If you’ve always associated La DoubleJ’s printed dresses and jacquard sets with chic weddings, weekend getaways on Lake Como and all-day-long parties at St. Barth, you’ll be surprised that founder J.J. Martin decided to have her resort 2026 collection photographed somewhere completely different — the Dolomites.
But even if she took her fashion to mountainous heights for the look book images, the collection impressed more for its width, as it built on the ever-increasing expansion of La DoubleJ’s vibrant world.
“Can you believe that now we have seven different styles of white shirt?” Martin said during a walk-through in her new — and also expansive — headquarters in Milan. She put even more emphasis on the many garments in solid colors hanging on the racks, which nicely balanced off the prints galore her brand is known for.
Martin is proving that her label has matured to the point she doesn’t need patterns either to dress her bold sisterhood, as she calls her community, or to channel that “raise your vibration” mantra that informs everything she touches. Her customers can look just as good thanks to her research into fabrics, eye for color combinations and little fancy details.
Cue silk velvet coats and tailoring that felt rich and comfy in their sophisticated yellow ochre or dusty rose shades and tassel closures; easy-to-approach shirts, either fitted or workwear-inspired, enriched with sequined collars and pockets; frilly blouses and sheer capes in solid colors to style with pants or layer on matching billowing dresses, and Martin’s version of a LBD, cut in a figure-enhancing jersey silhouette with a printed lining peeking out from slits.
Even when working with jacquard fabrications, Martin included tonal options for a more subdued approach, as seen in a handsome white barn jacket.
Those wanting the full La DoubleJ experience weren’t disappointed, though.
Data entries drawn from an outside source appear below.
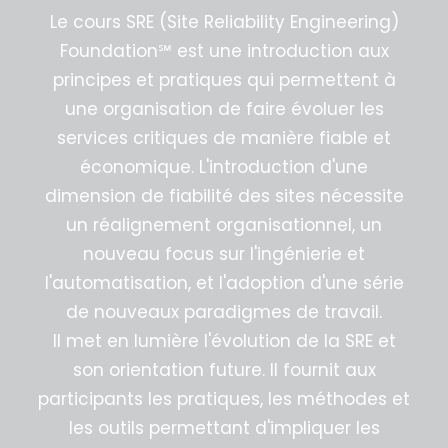
Le cours SRE (Site Reliability Engineering)
Foundation℠ est une introduction aux
principes et pratiques qui permettent à
une organisation de faire évoluer les
services critiques de manière fiable et
économique. L'introduction d'une
dimension de fiabilité des sites nécessite
un réalignement organisationnel, un
nouveau focus sur l'ingénierie et
l'automatisation, et l'adoption d'une série
de nouveaux paradigmes de travail.
Il met en lumière l'évolution de la SRE et
son orientation future. Il fournit aux
participants les pratiques, les méthodes et
les outils permettant d'impliquer les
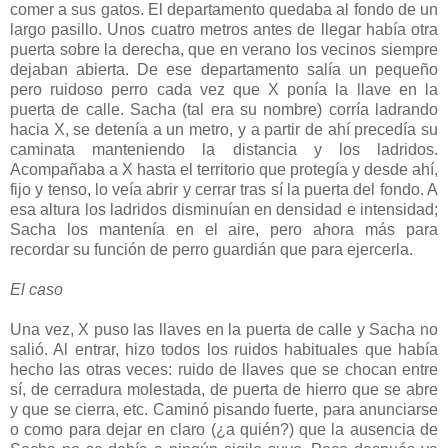
comer a sus gatos. El departamento quedaba al fondo de un
largo pasillo. Unos cuatro metros antes de llegar había otra
puerta sobre la derecha, que en verano los vecinos siempre
dejaban abierta. De ese departamento salía un pequeño
pero ruidoso perro cada vez que X ponía la llave en la
puerta de calle. Sacha (tal era su nombre) corría ladrando
hacia X, se detenía a un metro, y a partir de ahí precedía su
caminata manteniendo la distancia y los ladridos.
Acompañaba a X hasta el territorio que protegía y desde ahí,
fijo y tenso, lo veía abrir y cerrar tras sí la puerta del fondo. A
esa altura los ladridos disminuían en densidad e intensidad;
Sacha los mantenía en el aire, pero ahora más para
recordar su función de perro guardián que para ejercerla.
El caso
Una vez, X puso las llaves en la puerta de calle y Sacha no
salió. Al entrar, hizo todos los ruidos habituales que había
hecho las otras veces: ruido de llaves que se chocan entre
sí, de cerradura molestada, de puerta de hierro que se abre
y que se cierra, etc. Caminó pisando fuerte, para anunciarse
o como para dejar en claro (¿a quién?) que la ausencia de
Between a standout, allover-sequined pink dress with floral motifs; printed crepe de chine frocks; the plethora of pleated pieces in different lengths and patterns, and new crafty vests covered in looped threads or 3D tulle embroideries, there were many new takes on the brand’s flamboyant side.
A series of jacquard cropped bomber jackets with puffy shoulders and an emerald green blazer jacket option depicting monkeys and botanical elements were the peaks of the collection.